Estes aspectos foram formulados nos seguintes termos quanto àquilo que haviam aprendido ou que desejavam comentar diariamente:

- Fazer um jogo é complicado, em três aulas ainda pior, mas com a ajuda de todos conseguimos [Augusto 14 Jun]

- Para trabalhar em grupo é preciso reunir as ideias de todos [Lúcia, 14 Jun.] - Trabalhar em grupo é uma forma de chegar a uma conclusão [Isabel, 14 Jun.] - É bom trabalhar em grupo [Lúcia, 16 Jun.]

- Nunca me dei muito bem com o Eduardo mas a trabalhar no desenhar do jogo começamos a entender-nos melhor [Luísa, 16 Jun.]

- Acho que quando for para fazer grupos devemos tirar à sorte, porque podemos tirar com pessoas que não se dão muito bem connosco e pode ser que nos comecemos a dar melhor [Luísa, 16 Jun.]

Mais uma vez, a questão o tempo continuava a ser uma preocupação para os alunos:

- Temos de nos despachar com o trabalho [Tomás, 16 Jun.] - Acabar o trabalho a tempo [Lúcia, 16 Jun.]

O aspecto da qualidade científica do trabalho também não foi descurado e era importante para muitos revelando consideração para com o empreendimento comum que era, para além de concluir a tarefa a tempo, conclui-la com qualidade, e fazer com que pudesse ser realmente jogada e espelhasse aquilo que se tinha aprendido. Isto está patente em comentários quanto ao que tinham considerado mais difícil na actividade:

- Encontrar algumas perguntas para os cartões [Nicolau, 16 Jun.] - Foi fazer perguntas para o jogo [António, 16 Jun.]

- Conseguir trabalhar porque alguns grupos andavam de um lado para o outro [Beatriz, 16 Jun] - Encontrar questões para os colegas conseguirem perceber, para progredir no nosso jogo [Isabel., 16 Jun.]

Para elaborarem as questões, e porque estavam numa sala com mais espaço mas sem Internet, os alunos lembraram-se de imprimir o blog da turma (reportório partilhado), reconhecendo a historia da sua prática nos seus artefactos (blog com os seus conteúdos e sua organização), acções e linguagem.

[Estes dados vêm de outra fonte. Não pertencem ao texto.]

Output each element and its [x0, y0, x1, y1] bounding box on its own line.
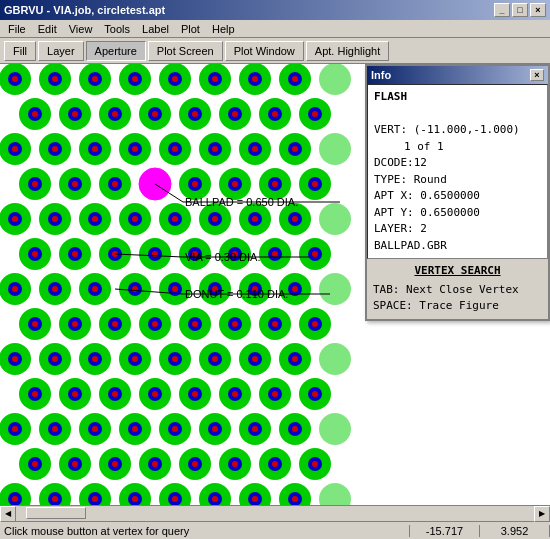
svg-point-255	[32, 391, 38, 397]
menu-item-tools[interactable]: Tools	[98, 22, 136, 36]
svg-point-305	[52, 496, 58, 502]
svg-point-273	[52, 426, 58, 432]
svg-point-77	[319, 343, 351, 375]
svg-point-135	[152, 111, 158, 117]
svg-point-259	[112, 391, 118, 397]
toolbar-btn-plot-window[interactable]: Plot Window	[225, 41, 304, 61]
menu-item-view[interactable]: View	[63, 22, 99, 36]
svg-point-159	[292, 146, 298, 152]
svg-point-151	[132, 146, 138, 152]
svg-point-165	[112, 181, 118, 187]
toolbar-btn-apt-highlight[interactable]: Apt. Highlight	[306, 41, 389, 61]
svg-point-249	[212, 356, 218, 362]
svg-point-169	[232, 181, 238, 187]
svg-point-9	[319, 64, 351, 95]
svg-point-175	[12, 216, 18, 222]
info-vert: VERT: (-11.000,-1.000)	[374, 122, 541, 139]
scroll-left-button[interactable]: ◀	[0, 506, 16, 522]
toolbar-btn-layer[interactable]: Layer	[38, 41, 84, 61]
svg-text:BALLPAD = 0.650 DIA.: BALLPAD = 0.650 DIA.	[185, 196, 298, 208]
minimize-button[interactable]: _	[494, 3, 510, 17]
svg-point-43	[319, 203, 351, 235]
close-button[interactable]: ×	[530, 3, 546, 17]
svg-point-121	[172, 76, 178, 82]
status-bar: Click mouse button at vertex for query -…	[0, 521, 550, 539]
toolbar: FillLayerAperturePlot ScreenPlot WindowA…	[0, 38, 550, 64]
svg-point-313	[212, 496, 218, 502]
svg-point-247	[172, 356, 178, 362]
maximize-button[interactable]: □	[512, 3, 528, 17]
svg-point-115	[52, 76, 58, 82]
toolbar-btn-plot-screen[interactable]: Plot Screen	[148, 41, 223, 61]
svg-point-279	[172, 426, 178, 432]
svg-point-277	[132, 426, 138, 432]
menu-item-file[interactable]: File	[2, 22, 32, 36]
svg-point-147	[52, 146, 58, 152]
svg-point-155	[212, 146, 218, 152]
svg-text:DONUT = 0.110 DIA.: DONUT = 0.110 DIA.	[185, 288, 288, 300]
toolbar-btn-fill[interactable]: Fill	[4, 41, 36, 61]
svg-point-157	[252, 146, 258, 152]
svg-point-153	[172, 146, 178, 152]
vertex-search-tab: TAB: Next Close Vertex	[373, 282, 542, 299]
window-title: GBRVU - VIA.job, circletest.apt	[4, 4, 165, 16]
horizontal-scrollbar[interactable]: ◀ ▶	[0, 505, 550, 521]
svg-point-193	[72, 251, 78, 257]
info-apty: APT Y: 0.6500000	[374, 205, 541, 222]
info-file: BALLPAD.GBR	[374, 238, 541, 255]
x-coordinate: -15.717	[410, 525, 480, 537]
scroll-track[interactable]	[16, 506, 534, 521]
svg-point-207	[12, 286, 18, 292]
svg-point-301	[312, 461, 318, 467]
scroll-thumb[interactable]	[26, 507, 86, 519]
svg-point-117	[92, 76, 98, 82]
svg-point-179	[92, 216, 98, 222]
svg-point-94	[319, 413, 351, 445]
svg-point-161	[32, 181, 38, 187]
menu-item-edit[interactable]: Edit	[32, 22, 63, 36]
svg-point-261	[152, 391, 158, 397]
vertex-search-title: VERTEX SEARCH	[373, 263, 542, 280]
info-close-button[interactable]: ×	[530, 69, 544, 81]
svg-point-271	[12, 426, 18, 432]
svg-point-229	[152, 321, 158, 327]
svg-point-177	[52, 216, 58, 222]
svg-point-60	[319, 273, 351, 305]
menu-item-help[interactable]: Help	[206, 22, 241, 36]
canvas-area[interactable]: BALLPAD = 0.650 DIA. VIA = 0.30 DIA. DON…	[0, 64, 550, 505]
svg-point-317	[292, 496, 298, 502]
menu-item-plot[interactable]: Plot	[175, 22, 206, 36]
svg-point-243	[92, 356, 98, 362]
svg-point-149	[92, 146, 98, 152]
svg-point-185	[212, 216, 218, 222]
title-bar: GBRVU - VIA.job, circletest.apt _ □ ×	[0, 0, 550, 20]
svg-point-297	[232, 461, 238, 467]
svg-point-183	[172, 216, 178, 222]
svg-point-187	[252, 216, 258, 222]
info-dcode: DCODE:12	[374, 155, 541, 172]
svg-point-26	[319, 133, 351, 165]
svg-point-267	[272, 391, 278, 397]
svg-point-221	[292, 286, 298, 292]
menu-bar: FileEditViewToolsLabelPlotHelp	[0, 20, 550, 38]
svg-point-141	[272, 111, 278, 117]
menu-item-label[interactable]: Label	[136, 22, 175, 36]
svg-point-191	[32, 251, 38, 257]
svg-point-131	[72, 111, 78, 117]
svg-point-245	[132, 356, 138, 362]
svg-point-291	[112, 461, 118, 467]
info-flash: FLASH	[374, 89, 541, 106]
svg-point-235	[272, 321, 278, 327]
svg-point-215	[172, 286, 178, 292]
toolbar-btn-aperture[interactable]: Aperture	[86, 41, 146, 61]
svg-point-143	[312, 111, 318, 117]
svg-point-281	[212, 426, 218, 432]
info-title: Info	[371, 69, 391, 81]
svg-point-223	[32, 321, 38, 327]
svg-point-289	[72, 461, 78, 467]
svg-point-129	[32, 111, 38, 117]
scroll-right-button[interactable]: ▶	[534, 506, 550, 522]
svg-point-209	[52, 286, 58, 292]
svg-point-303	[12, 496, 18, 502]
svg-point-307	[92, 496, 98, 502]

Puderam e conseguiram fazer uso dessa história porque fizeram parte dela e ela fazia parte deles agora (historia pessoal de participação). Como identidade isto traduz-se num

conjunto pessoal de acontecimentos, referências, memórias e experiências que cria relações individuais de negociabilidade da prática [WENGER, 1998].

Os alunos dividiram os temas dos post pelos grupos (que já não são os de origem). A cada grupo de cartões correspondiam 3 assuntos (questões investigadas). Isto leva-nos a pensar que não existem vários grupos na turma porque não permanecem os grupos de origem. Tiraram sempre à sorte para evitar mais conflitos.

A turma pareceu-se mais com um grupo que tem um core: Jacinta, Beatriz, Maria, Eduardo, Nicolau, Tomás e uma vasta periferia em que muitos (mais tímidos) parecem ficar “esmagados” pelo ritmo e facilidade e liderança de outros. É nítida esta separação. Porém, os movimentos na periferia que parecem ser de diversa naturezas (v. secção IV.2.1).

No final das duas aulas concedidas para a elaboração do jogo e perante o desejo dos alunos em testarem o jogo, ficou decidido que este seria jogado, pela turma, na primeira aula de Química do 8º ano.